Sebastian and the Non-Human Shrine were her primary concern, but Ochasta and the Warrior Shrine would always present her with problems. Sasha and the Commune Shrine...she didn’t think they had the fortitude to win. Then again, she had said that about them getting this far. Prala and the Engineering Shrine proved to be competent but Cerisa was confident she could fold them in time. She didn’t think much of the Artist’s Shrine and their chances but she could at last acknowledge the audacity of their existence so far into the Conclave.

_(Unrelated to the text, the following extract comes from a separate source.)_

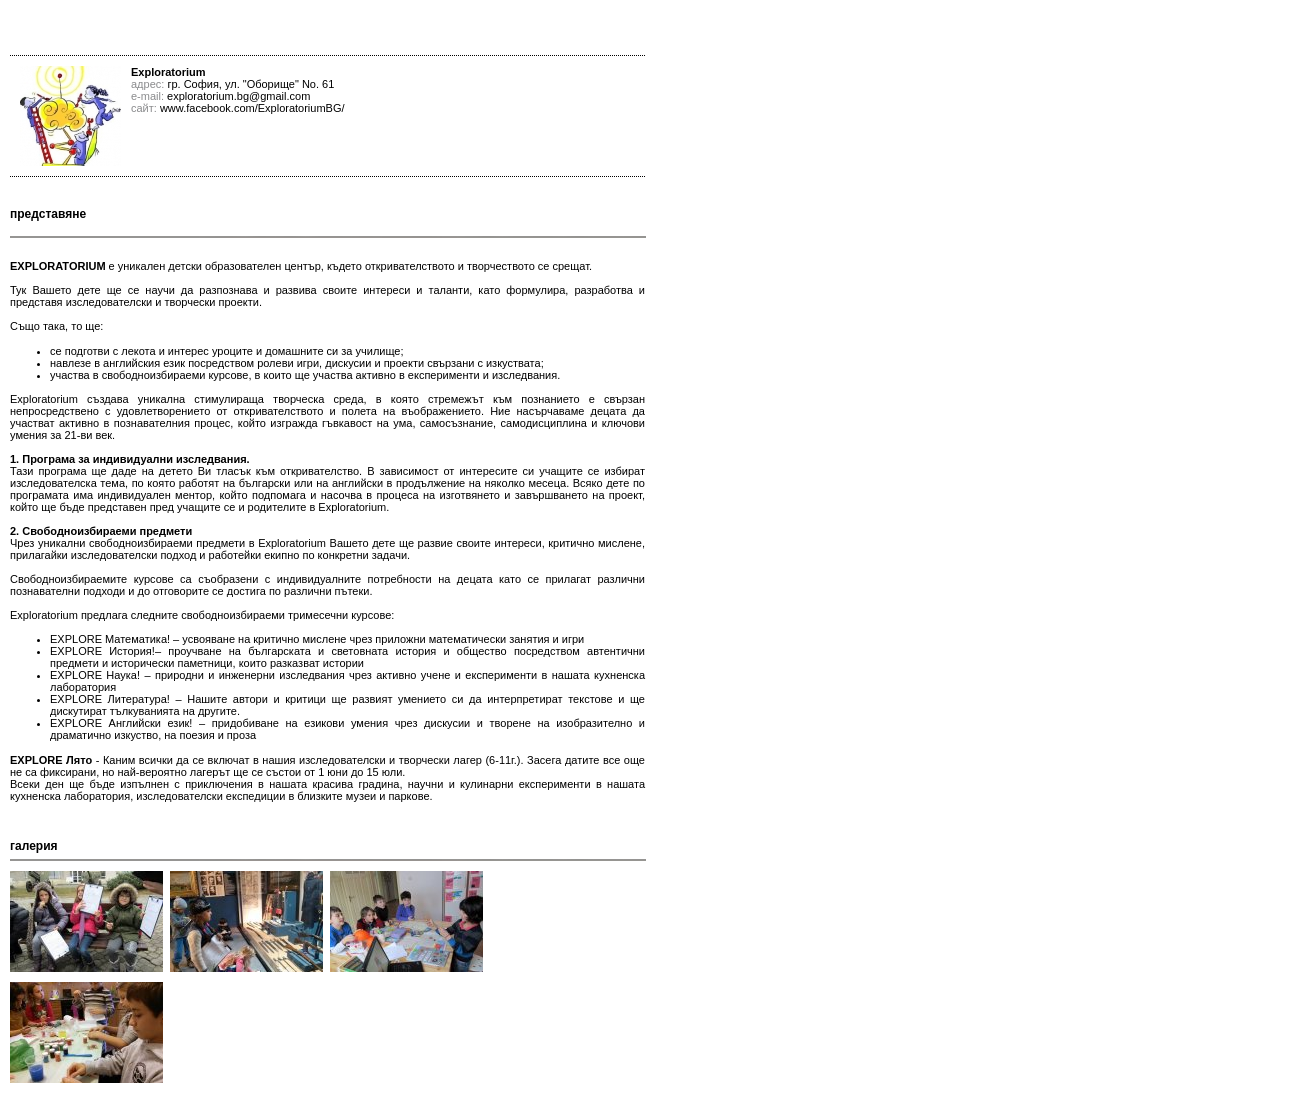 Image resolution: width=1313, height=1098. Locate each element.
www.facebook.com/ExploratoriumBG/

The Meritocratic Shrine had been as tough as expected but she was confident that their candidate’s unusual nature would see to its defeat. Same for the Draconic Shrine- tough foe? Perhaps, but she believed that her arguments were infinitely stronger than theirs.
The light next to their large metal door changed, signalling the Conclave was back in session. Cerisa rose from her seat just as Lainika killed her next opponent to the pleasing chant and prayers of the crowd.
The door opened for Cerisa. The gate opened for Lainika’s next opponent.